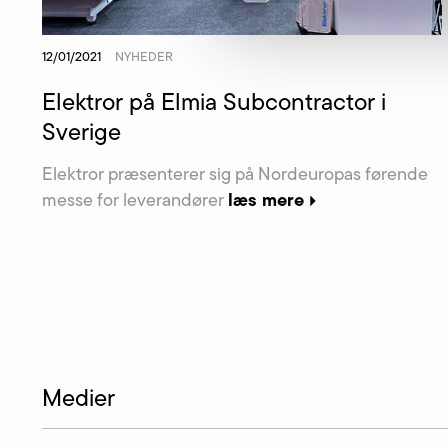
12/01/2021
NYHEDER
Elektror på Elmia Subcontractor i
Sverige
Elektror præsenterer sig på Nordeuropas førende
læs mere
messe for leverandører
Medier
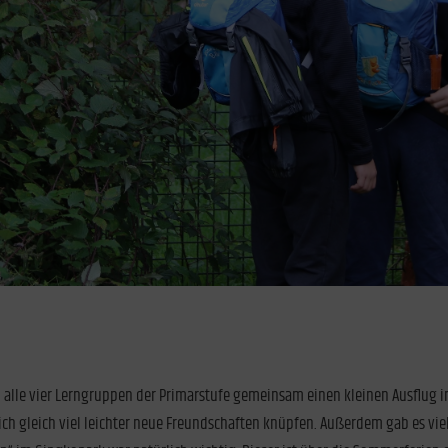
n alle vier Lerngruppen der Primarstufe gemeinsam einen kleinen Ausflu
sich gleich viel leichter neue Freundschaften knüpfen. Außerdem gab es vi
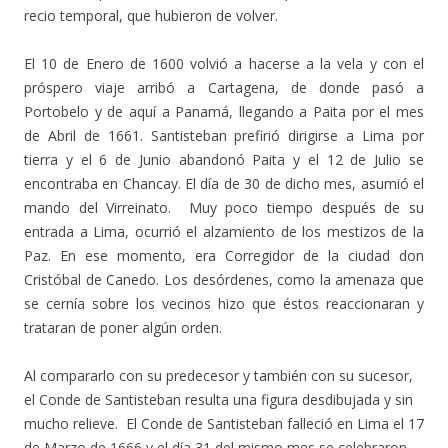
recio temporal, que hubieron de volver.
El 10 de Enero de 1600 volvió a hacerse a la vela y con el
próspero viaje arribó a Cartagena, de donde pasó a
Portobelo y de aquí a Panamá, llegando a Paita por el mes
de Abril de 1661. Santisteban prefirió dirigirse a Lima por
tierra y el 6 de Junio abandonó Paita y el 12 de Julio se
encontraba en Chancay. El día de 30 de dicho mes, asumió el
mando del Virreinato. Muy poco tiempo después de su
entrada a Lima, ocurrió el alzamiento de los mestizos de la
Paz. En ese momento, era Corregidor de la ciudad don
Cristóbal de Canedo. Los desórdenes, como la amenaza que
se cernía sobre los vecinos hizo que éstos reaccionaran y
trataran de poner algún orden.
Al compararlo con su predecesor y también con su sucesor,
el Conde de Santisteban resulta una figura desdibujada y sin
mucho relieve. El Conde de Santisteban falleció en Lima el 17
de Marzo de 1666 y el día 31 del mismo mes se celebraron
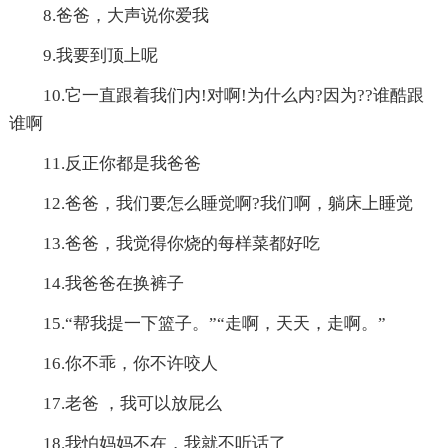
8.爸爸，大声说你爱我
9.我要到顶上呢
10.它一直跟着我们内!对啊!为什么内?因为??谁酷跟
谁啊
11.反正你都是我爸爸
12.爸爸，我们要怎么睡觉啊?我们啊，躺床上睡觉
13.爸爸，我觉得你烧的每样菜都好吃
14.我爸爸在换裤子
15.“帮我提一下篮子。”“走啊，天天，走啊。”
16.你不乖，你不许咬人
17.老爸 ，我可以放屁么
18.我怕妈妈不在，我就不听话了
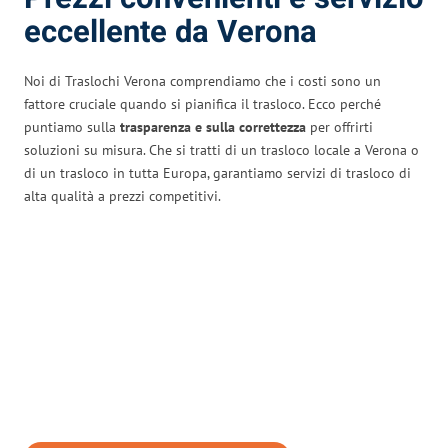
eccellente da Verona
Noi di Traslochi Verona comprendiamo che i costi sono un
fattore cruciale quando si pianifica il trasloco. Ecco perché
puntiamo sulla
trasparenza e sulla correttezza
per offrirti
soluzioni su misura. Che si tratti di un trasloco locale a Verona o
di un trasloco in tutta Europa, garantiamo servizi di trasloco di
alta qualità a prezzi competitivi.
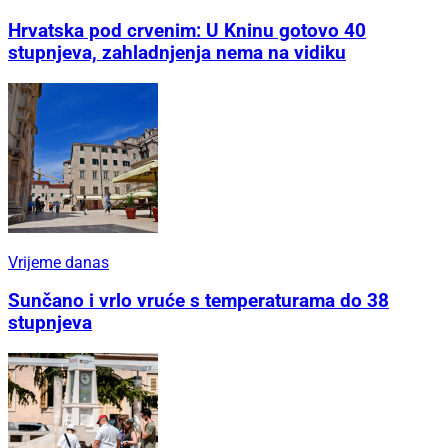
Hrvatska pod crvenim: U Kninu gotovo 40
stupnjeva, zahladnjenja nema na vidiku
Vrijeme danas
Sunčano i vrlo vruće s temperaturama do 38
stupnjeva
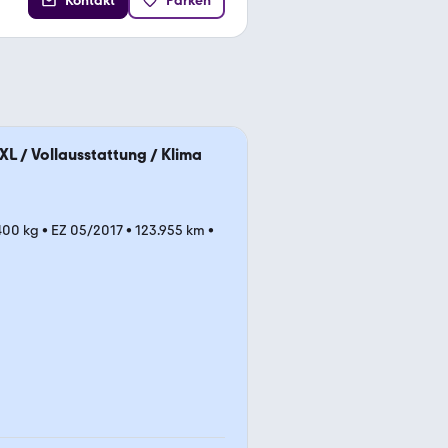
Kontakt
Parken
 XL / Vollausstattung / Klima
.400 kg
•
EZ 05/2017
•
123.955 km
•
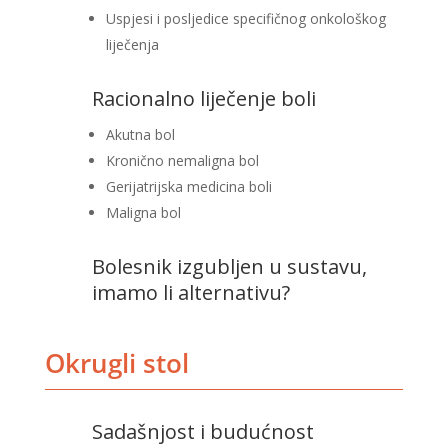
Uspjesi i posljedice specifičnog onkološkog
liječenja
Racionalno liječenje boli
Akutna bol
Kronično nemaligna bol
Gerijatrijska medicina boli
Maligna bol
Bolesnik izgubljen u sustavu,
imamo li alternativu?
Okrugli stol
Sadašnjost i budućnost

PROBLEM TO SOLVE: Taking the records above as input, show every line in which the word "Santisteban" is present.

EXERCISE RESPONSE:
de Abril de 1661. Santisteban prefirió dirigirse a Lima por
el Conde de Santisteban resulta una figura desdibujada y sin
mucho relieve. El Conde de Santisteban falleció en Lima el 17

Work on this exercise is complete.